Dr. Brylawski taught hundreds of students during his career at UNC-CH but tried his best to schedule class times late in the
day. A former student, posting a remembrance of him on a UNC-CH memorial site, said that when Dr. Brylawski began
teaching, he was assigned an 8 a.m. class. Rather than get up early for it, he stayed up all night. So when the next semester
brought a     class time set an hour later, he said:  "Oh, please don't give me a 9 a.m. class. I can't stay up that late!"

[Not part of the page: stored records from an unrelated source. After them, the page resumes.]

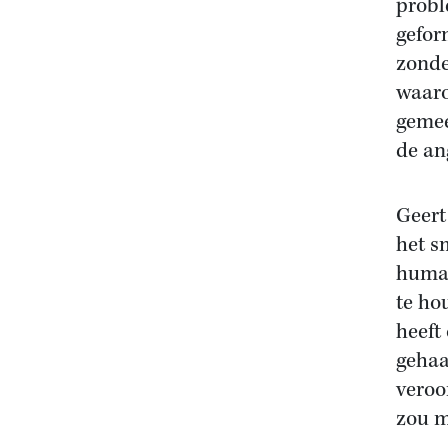
probl
gefor
zonde
waaro
gemee
de ang
Geert
het s
human
te ho
heeft
gehaa
veroo
zou m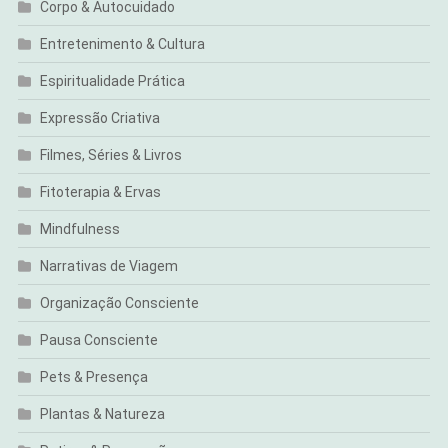
Corpo & Autocuidado
Entretenimento & Cultura
Espiritualidade Prática
Expressão Criativa
Filmes, Séries & Livros
Fitoterapia & Ervas
Mindfulness
Narrativas de Viagem
Organização Consciente
Pausa Consciente
Pets & Presença
Plantas & Natureza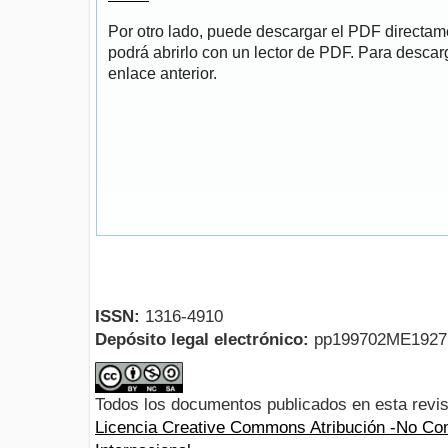
Por otro lado, puede descargar el PDF directa
podrá abrirlo con un lector de PDF. Para descarg
enlace anterior.
ISSN:
1316-4910
Depósito legal electrónico:
pp199702ME192
Todos los documentos publicados en esta revis
Licencia Creative Commons Atribución -No Com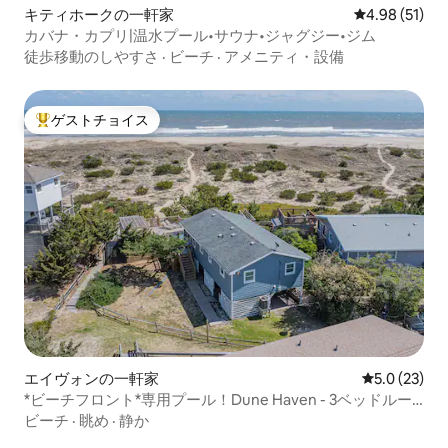
キティホークの一軒家
レビュー51件
4.98 (51)
カバナ・カプリ|温水プール•サウナ•ジャグジー•ジム
徒歩移動のしやすさ
·
ビーチ
·
アメニティ・設備
ゲストチョイス
大好評のゲストチョイスです。
エイヴォンの一軒家
レビュー23
5.0 (23)
*ビーチフロント*専用プール！Dune Haven - 3ベッドルー
ム、2バスルーム
ビーチ
·
眺め
·
静か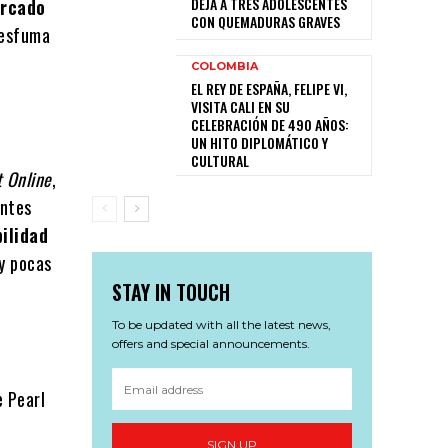
DEJA A TRES ADOLESCENTES
ercado
CON QUEMADURAS GRAVES
 esfuma
COLOMBIA
EL REY DE ESPAÑA, FELIPE VI,
VISITA CALI EN SU
CELEBRACIÓN DE 490 AÑOS:
UN HITO DIPLOMÁTICO Y
CULTURAL
t Online
,
entes
bilidad
 y pocas
STAY IN TOUCH
To be updated with all the latest news,
offers and special announcements.
e Pearl
SIGN UP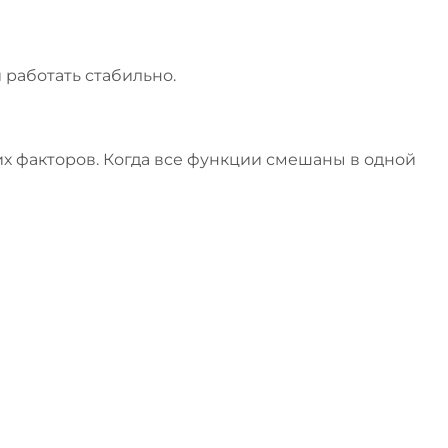
 работать стабильно.
х факторов. Когда все функции смешаны в одной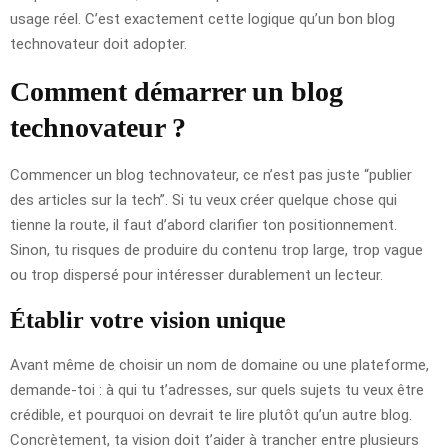
usage réel. C’est exactement cette logique qu’un bon blog
technovateur doit adopter.
Comment démarrer un blog
technovateur ?
Commencer un blog technovateur, ce n’est pas juste “publier
des articles sur la tech”. Si tu veux créer quelque chose qui
tienne la route, il faut d’abord clarifier ton positionnement.
Sinon, tu risques de produire du contenu trop large, trop vague
ou trop dispersé pour intéresser durablement un lecteur.
Établir votre vision unique
Avant même de choisir un nom de domaine ou une plateforme,
demande-toi : à qui tu t’adresses, sur quels sujets tu veux être
crédible, et pourquoi on devrait te lire plutôt qu’un autre blog.
Concrètement, ta vision doit t’aider à trancher entre plusieurs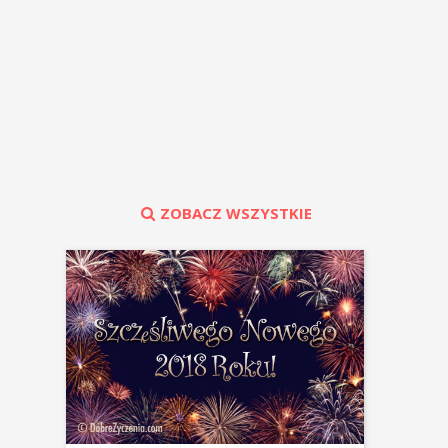
ZOBACZ WSZYSTKIE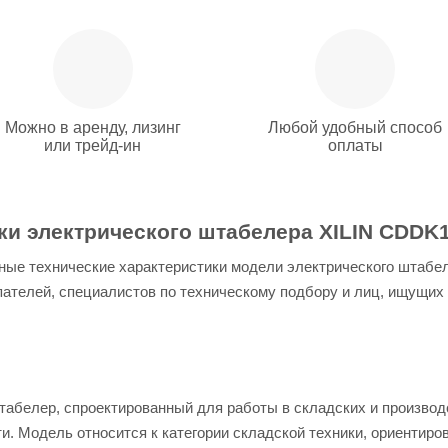
Можно в аренду, лизинг
Любой удобный способ
или трейд-ин
оплаты
и электрического штабелера XILIN CDDK10
ые технические характеристики модели электрического штабел
ателей, специалистов по техническому подбору и лиц, ищущих
штабелер, спроектированный для работы в складских и произв
и. Модель относится к категории складской техники, ориентиро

He published at least 44 professional articles. He lectured on his field of combinatorics, a branch of pure mathematics that
deals with combinations and permutations. While Dr. Brylawski spent a year as director of the Bologna Cooperative Studies
Program in Italy, he lectured to the class taught by Italian semiotician and philosopher Umberto Eco. He fell in love with Italy,
teaching himself the language and visiting each of the country's provinces.
He also collected every rock-and-roll song in the Top 40 between 1958 and 1966 and recorded and catalogued thousands of
movies on videotape and DVD. Friends said they thought he was the only recognized authority in both the art of Jasper Johns
and the Andy Griffith TV show.
His marriage to Joan Mills ended in divorce.
Survivors include his wife, Bruna Brylawski of Durham, N.C.; two sons from his first marriage, David Brylawski of New York and
Michael Brylawski of Snowmass, Colo.; his parents, Henry H. and Molly S. Brylawski of  Washington; a sister, Kathleen B. Miller
of Bethesda; a brother, Samuel Brylawski of Washington; and a grandson.